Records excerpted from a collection
════════════════

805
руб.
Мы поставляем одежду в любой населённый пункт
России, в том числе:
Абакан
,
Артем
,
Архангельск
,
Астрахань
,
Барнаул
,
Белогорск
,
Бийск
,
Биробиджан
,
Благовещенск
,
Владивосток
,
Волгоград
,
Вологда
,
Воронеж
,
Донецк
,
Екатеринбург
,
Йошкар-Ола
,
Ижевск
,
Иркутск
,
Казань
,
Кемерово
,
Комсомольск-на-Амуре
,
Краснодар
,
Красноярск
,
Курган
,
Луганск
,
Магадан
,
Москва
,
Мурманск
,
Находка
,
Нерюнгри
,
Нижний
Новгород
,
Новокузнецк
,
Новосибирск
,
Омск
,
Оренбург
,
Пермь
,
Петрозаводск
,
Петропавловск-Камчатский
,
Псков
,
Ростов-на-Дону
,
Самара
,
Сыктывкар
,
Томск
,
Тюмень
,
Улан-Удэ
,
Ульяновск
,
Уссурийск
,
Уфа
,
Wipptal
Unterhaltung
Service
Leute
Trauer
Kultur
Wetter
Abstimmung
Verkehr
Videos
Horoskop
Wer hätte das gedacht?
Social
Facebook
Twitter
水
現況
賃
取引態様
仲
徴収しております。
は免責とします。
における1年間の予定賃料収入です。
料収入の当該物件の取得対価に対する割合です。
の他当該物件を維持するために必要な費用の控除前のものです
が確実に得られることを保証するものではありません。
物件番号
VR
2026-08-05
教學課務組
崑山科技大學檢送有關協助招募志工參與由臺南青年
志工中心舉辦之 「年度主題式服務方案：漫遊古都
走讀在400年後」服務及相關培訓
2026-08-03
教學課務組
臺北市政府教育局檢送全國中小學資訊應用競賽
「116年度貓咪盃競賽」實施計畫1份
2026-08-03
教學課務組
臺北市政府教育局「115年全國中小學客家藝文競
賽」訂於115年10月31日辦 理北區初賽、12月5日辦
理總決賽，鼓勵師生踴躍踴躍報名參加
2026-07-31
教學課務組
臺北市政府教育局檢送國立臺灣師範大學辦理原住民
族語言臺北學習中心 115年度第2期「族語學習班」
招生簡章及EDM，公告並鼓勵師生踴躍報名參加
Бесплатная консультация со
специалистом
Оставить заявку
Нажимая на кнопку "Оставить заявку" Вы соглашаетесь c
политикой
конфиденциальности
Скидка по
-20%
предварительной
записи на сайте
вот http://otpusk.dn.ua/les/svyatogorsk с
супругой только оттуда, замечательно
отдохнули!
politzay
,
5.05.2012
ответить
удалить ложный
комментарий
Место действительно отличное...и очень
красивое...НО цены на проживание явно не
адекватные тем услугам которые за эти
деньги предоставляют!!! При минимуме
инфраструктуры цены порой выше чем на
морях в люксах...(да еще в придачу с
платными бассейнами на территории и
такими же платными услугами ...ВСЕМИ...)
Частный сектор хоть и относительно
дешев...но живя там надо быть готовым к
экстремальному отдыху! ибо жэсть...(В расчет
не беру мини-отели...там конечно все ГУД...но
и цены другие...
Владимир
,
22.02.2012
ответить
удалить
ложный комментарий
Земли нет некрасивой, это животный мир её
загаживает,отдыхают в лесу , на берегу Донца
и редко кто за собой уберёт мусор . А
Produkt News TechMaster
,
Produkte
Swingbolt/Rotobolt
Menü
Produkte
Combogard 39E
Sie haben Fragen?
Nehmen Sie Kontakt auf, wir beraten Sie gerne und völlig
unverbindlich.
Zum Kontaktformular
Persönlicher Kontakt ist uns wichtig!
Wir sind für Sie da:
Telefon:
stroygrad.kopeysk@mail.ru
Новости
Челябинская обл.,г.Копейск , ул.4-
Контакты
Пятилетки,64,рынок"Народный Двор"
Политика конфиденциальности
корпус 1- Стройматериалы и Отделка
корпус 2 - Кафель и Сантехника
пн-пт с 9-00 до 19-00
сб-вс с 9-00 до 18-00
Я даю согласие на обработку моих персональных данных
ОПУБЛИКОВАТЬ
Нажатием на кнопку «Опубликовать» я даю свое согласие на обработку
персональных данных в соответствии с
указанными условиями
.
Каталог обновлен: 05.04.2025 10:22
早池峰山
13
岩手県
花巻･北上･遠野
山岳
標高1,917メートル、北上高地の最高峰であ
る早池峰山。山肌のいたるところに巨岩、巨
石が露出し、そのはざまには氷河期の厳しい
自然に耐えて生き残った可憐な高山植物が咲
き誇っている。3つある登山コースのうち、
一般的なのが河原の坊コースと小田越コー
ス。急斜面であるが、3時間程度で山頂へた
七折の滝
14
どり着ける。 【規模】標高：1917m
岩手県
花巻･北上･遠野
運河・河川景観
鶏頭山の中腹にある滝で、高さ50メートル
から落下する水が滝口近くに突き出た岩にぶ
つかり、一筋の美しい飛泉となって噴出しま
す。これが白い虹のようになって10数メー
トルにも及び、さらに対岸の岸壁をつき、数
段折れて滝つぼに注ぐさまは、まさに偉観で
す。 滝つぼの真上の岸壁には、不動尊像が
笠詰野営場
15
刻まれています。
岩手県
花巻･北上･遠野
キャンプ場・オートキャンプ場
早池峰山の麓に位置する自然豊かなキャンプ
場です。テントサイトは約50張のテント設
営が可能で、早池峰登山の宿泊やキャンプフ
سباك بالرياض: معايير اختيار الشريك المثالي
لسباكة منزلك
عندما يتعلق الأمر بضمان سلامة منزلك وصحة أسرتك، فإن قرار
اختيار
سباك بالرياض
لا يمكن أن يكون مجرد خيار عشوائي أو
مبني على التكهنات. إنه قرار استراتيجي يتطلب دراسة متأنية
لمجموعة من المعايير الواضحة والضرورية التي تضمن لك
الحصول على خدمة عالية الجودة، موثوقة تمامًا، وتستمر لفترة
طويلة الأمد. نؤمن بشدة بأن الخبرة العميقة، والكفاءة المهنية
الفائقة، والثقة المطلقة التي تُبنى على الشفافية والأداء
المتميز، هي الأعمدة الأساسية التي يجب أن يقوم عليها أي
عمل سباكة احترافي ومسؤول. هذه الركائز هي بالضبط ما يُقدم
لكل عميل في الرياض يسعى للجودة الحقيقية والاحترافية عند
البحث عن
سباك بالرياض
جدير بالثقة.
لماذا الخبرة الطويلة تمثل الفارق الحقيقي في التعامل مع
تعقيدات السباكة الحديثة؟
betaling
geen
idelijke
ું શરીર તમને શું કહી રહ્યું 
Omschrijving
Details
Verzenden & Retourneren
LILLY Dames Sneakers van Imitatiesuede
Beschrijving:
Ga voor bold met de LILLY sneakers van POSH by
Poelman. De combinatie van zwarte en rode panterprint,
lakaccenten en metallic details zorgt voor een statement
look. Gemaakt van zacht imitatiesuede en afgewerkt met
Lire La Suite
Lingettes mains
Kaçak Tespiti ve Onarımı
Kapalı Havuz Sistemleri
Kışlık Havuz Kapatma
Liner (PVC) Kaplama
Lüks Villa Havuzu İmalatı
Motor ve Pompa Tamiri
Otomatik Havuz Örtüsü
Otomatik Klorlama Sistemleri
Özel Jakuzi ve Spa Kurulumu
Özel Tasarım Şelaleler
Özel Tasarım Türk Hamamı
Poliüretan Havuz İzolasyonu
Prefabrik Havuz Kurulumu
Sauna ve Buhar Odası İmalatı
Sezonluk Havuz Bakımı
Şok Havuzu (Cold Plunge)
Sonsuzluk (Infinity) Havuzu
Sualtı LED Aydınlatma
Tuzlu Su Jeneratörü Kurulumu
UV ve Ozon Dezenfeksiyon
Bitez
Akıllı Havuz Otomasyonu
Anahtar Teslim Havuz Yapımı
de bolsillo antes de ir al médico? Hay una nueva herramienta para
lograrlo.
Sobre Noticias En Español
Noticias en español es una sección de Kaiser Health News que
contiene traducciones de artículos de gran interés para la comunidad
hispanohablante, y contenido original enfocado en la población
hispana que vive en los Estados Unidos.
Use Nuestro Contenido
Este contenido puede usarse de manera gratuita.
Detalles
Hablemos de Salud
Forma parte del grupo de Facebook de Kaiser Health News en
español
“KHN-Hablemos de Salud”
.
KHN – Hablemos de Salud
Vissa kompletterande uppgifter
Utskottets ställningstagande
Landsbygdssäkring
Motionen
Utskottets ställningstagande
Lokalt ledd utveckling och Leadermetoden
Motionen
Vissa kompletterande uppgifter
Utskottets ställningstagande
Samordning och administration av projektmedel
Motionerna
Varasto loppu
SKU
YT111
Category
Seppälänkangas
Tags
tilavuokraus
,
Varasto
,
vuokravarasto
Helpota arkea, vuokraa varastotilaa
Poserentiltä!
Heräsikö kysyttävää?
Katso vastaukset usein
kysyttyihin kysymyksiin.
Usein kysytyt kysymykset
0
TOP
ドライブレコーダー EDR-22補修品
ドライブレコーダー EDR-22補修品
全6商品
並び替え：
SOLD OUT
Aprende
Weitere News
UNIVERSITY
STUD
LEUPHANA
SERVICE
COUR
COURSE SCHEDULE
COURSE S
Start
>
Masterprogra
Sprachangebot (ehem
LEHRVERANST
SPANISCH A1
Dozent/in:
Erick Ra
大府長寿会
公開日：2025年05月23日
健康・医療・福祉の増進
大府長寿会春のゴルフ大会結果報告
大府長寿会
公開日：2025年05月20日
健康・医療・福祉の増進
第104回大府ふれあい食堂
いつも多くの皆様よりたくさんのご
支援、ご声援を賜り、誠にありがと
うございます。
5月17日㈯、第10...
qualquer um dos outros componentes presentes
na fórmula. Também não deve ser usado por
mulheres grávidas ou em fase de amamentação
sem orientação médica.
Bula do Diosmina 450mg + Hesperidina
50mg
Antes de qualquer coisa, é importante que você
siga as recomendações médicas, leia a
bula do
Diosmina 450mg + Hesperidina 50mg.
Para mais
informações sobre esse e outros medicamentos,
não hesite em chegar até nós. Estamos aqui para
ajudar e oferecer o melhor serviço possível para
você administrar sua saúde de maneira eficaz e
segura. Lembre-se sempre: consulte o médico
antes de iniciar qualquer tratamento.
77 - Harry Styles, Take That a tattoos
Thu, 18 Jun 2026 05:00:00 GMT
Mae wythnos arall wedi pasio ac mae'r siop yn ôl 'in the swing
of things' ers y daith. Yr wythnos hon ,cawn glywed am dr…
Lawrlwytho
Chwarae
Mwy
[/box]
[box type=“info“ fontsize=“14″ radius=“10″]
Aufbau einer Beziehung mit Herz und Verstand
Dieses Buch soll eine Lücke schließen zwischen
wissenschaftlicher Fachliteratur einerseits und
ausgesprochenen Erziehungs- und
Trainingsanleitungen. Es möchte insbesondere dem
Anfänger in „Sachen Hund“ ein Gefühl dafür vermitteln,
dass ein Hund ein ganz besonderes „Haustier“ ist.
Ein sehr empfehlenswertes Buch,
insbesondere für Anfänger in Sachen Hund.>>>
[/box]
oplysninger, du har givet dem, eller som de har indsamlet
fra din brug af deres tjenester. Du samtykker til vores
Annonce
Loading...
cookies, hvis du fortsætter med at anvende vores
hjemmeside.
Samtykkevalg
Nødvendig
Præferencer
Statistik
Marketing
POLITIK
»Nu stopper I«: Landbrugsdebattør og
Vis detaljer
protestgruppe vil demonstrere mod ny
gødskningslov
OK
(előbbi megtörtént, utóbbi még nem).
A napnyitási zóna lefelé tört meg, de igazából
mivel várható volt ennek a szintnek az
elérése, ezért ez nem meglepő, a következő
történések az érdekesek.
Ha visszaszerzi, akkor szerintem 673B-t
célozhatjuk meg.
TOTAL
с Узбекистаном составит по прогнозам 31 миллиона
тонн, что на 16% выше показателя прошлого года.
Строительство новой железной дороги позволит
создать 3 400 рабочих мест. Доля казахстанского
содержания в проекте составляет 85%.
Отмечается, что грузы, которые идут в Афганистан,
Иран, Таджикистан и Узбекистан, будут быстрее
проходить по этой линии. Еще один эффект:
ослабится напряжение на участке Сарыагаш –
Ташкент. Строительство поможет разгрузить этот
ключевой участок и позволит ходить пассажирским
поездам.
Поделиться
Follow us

════════════════

* Directions *
The lines above that hold the word "اختيار" are the ones to copy.

* Written answer *
سباك بالرياض: معايير اختيار الشريك المثالي
اختيار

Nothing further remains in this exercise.